Şehit annesi feryad ediyor: " kara topraklar soğuktur. Ben ısıtırım seni kuzum." 
Eli öpülesi o anaya göre kuzu; Türk Milletinin gözünde her biri aslan parçası. Mukadderat deyip geçemiyor insan.  Elbette Allah'ın takdirine sözümüz yok. Mehmed ismi ile Efendimiz (SAV)'e komşu olacaklarına da inancımız tam.
Şehitlik o ki; şerefin, şanın en büyüğü sıkıntı yok. 
Sıkıntı ne mi? Maalesef ki bu haberlerin duyarsız hale gelivermesi. En ağırı bu değil mi? Vatan evlatlarının kalkan her bir tabutunun sıradan haber değeri taşıması. 
Bugünler mi kastedildi: güzel günler bizi bekliyor denilirken. Silah bitmeyen bu iş hani barış ile halledilecekti. Anaların göz yaşı dinecekti. Hani açılacaktık da boğulmayacaktık. 
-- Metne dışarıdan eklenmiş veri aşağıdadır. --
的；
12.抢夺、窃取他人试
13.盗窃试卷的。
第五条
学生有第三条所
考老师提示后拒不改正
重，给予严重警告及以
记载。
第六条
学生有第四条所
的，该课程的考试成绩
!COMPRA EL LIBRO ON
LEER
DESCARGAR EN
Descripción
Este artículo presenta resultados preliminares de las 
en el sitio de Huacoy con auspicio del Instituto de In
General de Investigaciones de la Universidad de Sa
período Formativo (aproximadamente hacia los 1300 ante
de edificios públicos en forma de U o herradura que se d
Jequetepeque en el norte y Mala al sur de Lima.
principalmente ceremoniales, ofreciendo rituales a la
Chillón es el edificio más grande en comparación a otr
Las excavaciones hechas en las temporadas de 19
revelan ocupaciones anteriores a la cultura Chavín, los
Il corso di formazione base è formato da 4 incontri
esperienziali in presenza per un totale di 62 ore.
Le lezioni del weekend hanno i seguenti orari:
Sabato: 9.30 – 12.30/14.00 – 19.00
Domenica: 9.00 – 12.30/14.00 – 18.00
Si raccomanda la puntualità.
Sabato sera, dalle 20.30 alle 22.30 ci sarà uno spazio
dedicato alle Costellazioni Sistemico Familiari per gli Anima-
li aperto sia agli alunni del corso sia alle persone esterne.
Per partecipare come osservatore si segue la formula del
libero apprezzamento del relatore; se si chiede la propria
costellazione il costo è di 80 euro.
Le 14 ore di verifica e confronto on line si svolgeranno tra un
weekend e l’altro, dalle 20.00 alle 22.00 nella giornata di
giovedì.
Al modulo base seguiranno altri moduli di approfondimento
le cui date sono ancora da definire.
Oysa Türklükten el birliği ile feragat etmiştik. Bu sayede ayrılığı, gayrılığı yok edecektik. Akil Akil geziler,  toplantılar tertip etmiştik. Kahvaltılara meze etmedik mi bu meseleyi?  Bölücü zihniyetin fikir babalarının isimlerini vermedik mi havalimanlarına. Devlete katil diyenlere şarkı söyletmedik mi? Gurur duyarak başımıza taç etmedik mi? Kırmızı halıları sere sere aşındırmadık mı? Bölücü başı için İmralı'ya seferler, turlar düzenlemedik mi? Okumadık mı o it'in mektuplarını meydanlarda? 
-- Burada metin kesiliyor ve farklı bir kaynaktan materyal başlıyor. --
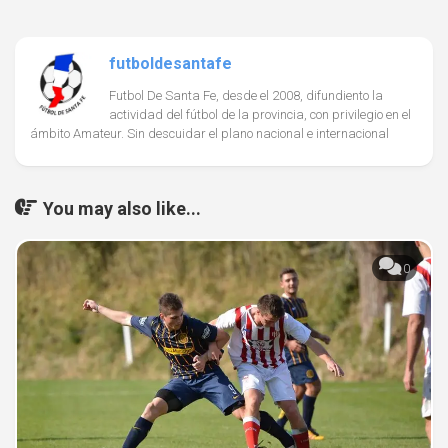
futboldesantafe
Futbol De Santa Fe, desde el 2008, difundiento la
actividad del fútbol de la provincia, con privilegio en el
ámbito Amateur. Sin descuidar el plano nacional e internacional
You may also like...
0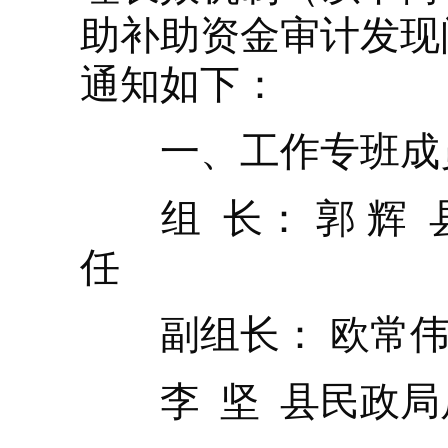
助补助资金审计发现
通知如下：
一、工作专班成
组 长： 郭 辉 
任
副组长： 欧常伟
李 坚 县民政局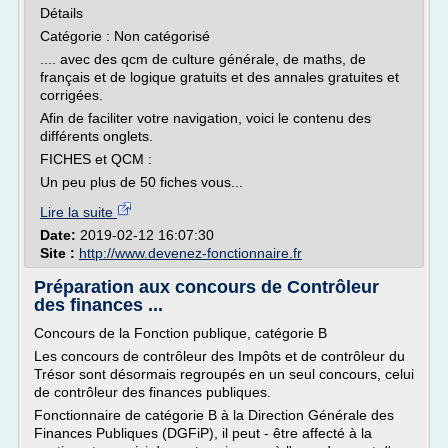
Détails
Catégorie : Non catégorisé
.... avec des qcm de culture générale, de maths, de
français et de logique gratuits et des annales gratuites et
corrigées.
Afin de faciliter votre navigation, voici le contenu des
différents onglets.
FICHES et QCM :
Un peu plus de 50 fiches vous...
Lire la suite
Date:
2019-02-12 16:07:30
Site :
http://www.devenez-fonctionnaire.fr
Préparation aux concours de Contrôleur
des finances ...
Concours de la Fonction publique, catégorie B
Les concours de contrôleur des Impôts et de contrôleur du
Trésor sont désormais regroupés en un seul concours, celui
de contrôleur des finances publiques.
Fonctionnaire de catégorie B à la Direction Générale des
Finances Publiques (DGFiP), il peut - être affecté à la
Şimdi, yalandan manevra. Geçmişi kaşıdığımızda bahanemiz hazır: "biz iyi niyetliydik. Güvenmiştik."
Gelinen nokta; ne illerde hakimiz ne de ilçelerde. Terör artık tek bölgede değil içimizde. 

Sorumlu arasak, şehitler üzerinden siyaset yapıyor oluyoruz. Hesap sormaya kalksak, kanla besleniyor oluyoruz. Peki, bundan sonra ne olacak diye sorsak, aynı cevabı alıyoruz: "Kimse merak etmesin. Gereken yapılacaktır. " Gereken nasıl yapılacak desek, istikrar cevabını alıyoruz. Eee istikrar yok mu desek, henüz yetmez ile muhatap oluyoruz. Sorular biraz daha uzarsa, Çanakkale demogojisinde soluğu alıyoruz. 
On cenaze kaldırıyoruz. Genelkurmay Başkanı'nı düğünde görüyoruz.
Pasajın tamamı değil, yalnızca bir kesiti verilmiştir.